Tuesday, February 6, 2007

I'm Famous But Nobody Knows

So I recently became addicted to the show House, and my laundry situation has improved dramatically. I use folding laundry as an excuse to allow myself to watch the show, since I regard TV as a waste of time. I download episodes from what is probably an illegal site, and now my laundry is folded and put away promptly where once it sat in a pile for days, getting wrinkled and sometimes dirty again before it’s even put away.

Great – I get entertained, and the laundry gets done. The problem is, I am now obsessed. I think about the characters and their relationships when I’m not watching. I caught myself looking at fan websites to find out more about Hugh Laurie. And most troubling of all, I’m fantasizing about a life in acting, in show business, in screenwriting, in Hollywood.

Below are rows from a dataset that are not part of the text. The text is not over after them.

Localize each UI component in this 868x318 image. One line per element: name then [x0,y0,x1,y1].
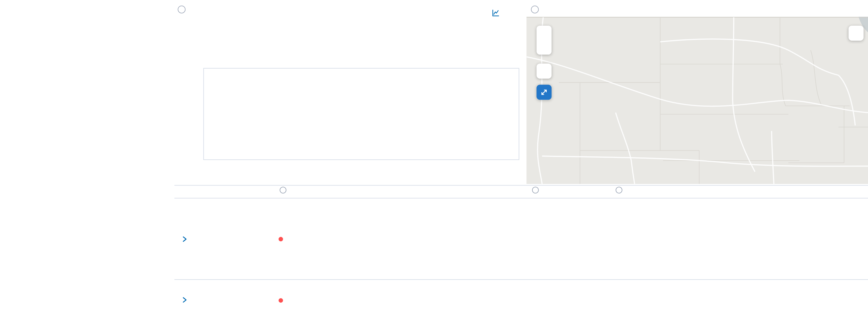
map-warning-button[interactable] [848,26,864,41]
severity-dot [278,298,283,302]
anomaly-row [174,198,868,280]
chart-line-icon [492,9,500,17]
table-header-row [174,185,868,199]
severity-dot [278,237,283,241]
map-panel-header [527,6,538,13]
info-icon [532,186,539,193]
expand-diagonal-icon [540,88,548,96]
column-header-actual[interactable] [531,186,615,197]
info-icon [616,186,622,193]
anomaly-severity [278,296,363,304]
map-labels-layer [526,17,868,184]
chart-panel-header [174,6,185,13]
actions-gear-button[interactable] [784,295,791,305]
chevron-right-icon [180,235,188,243]
column-header-typical[interactable] [615,186,701,197]
influencer-list [447,280,529,286]
info-icon [280,186,286,193]
column-header-severity[interactable] [278,186,363,197]
fit-to-data-button[interactable] [536,85,552,100]
zoom-in-button[interactable] [536,26,552,40]
zoom-out-button[interactable] [536,40,552,55]
set-view-button[interactable] [536,63,552,79]
chart-x-axis [204,163,518,172]
info-icon [531,6,539,13]
anomaly-row [174,280,868,318]
anomaly-chart-svg [204,68,519,160]
map-zoom-controls [536,26,552,55]
anomaly-description [701,235,785,243]
anomalies-map[interactable] [526,17,868,184]
anomalies-table [174,185,868,318]
anomaly-chart-plot [204,68,519,160]
anomaly-severity [278,235,363,243]
expand-row-button[interactable] [174,235,194,243]
chevron-right-icon [180,296,188,304]
info-icon [178,6,186,13]
anomaly-description [701,296,785,304]
influencer-list [447,198,529,204]
view-in-single-metric-viewer-link[interactable] [489,9,500,17]
anomaly-explorer-page [0,0,868,318]
anomaly-actions [784,295,868,305]
expand-row-button[interactable] [174,296,194,304]
chart-y-axis [162,68,198,164]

These are things I used to dream about as a kid, and now I am wondering, why didn’t my mother take me for auditions? Singing lessons? I had a certain knack on stage at the after school theater class I took one year, fourth grade I think it was. I wasn’t skinny, but I was funny.

So even if I had gone that route and become a struggling actor, dying to get noticed, I imagine I would have ended up the same in the end anyway – grossed out by society, all the overexposure. I would have had the same burning desire in my neshama (soul) for something deeper, something greater, and I would have found Torah anyway.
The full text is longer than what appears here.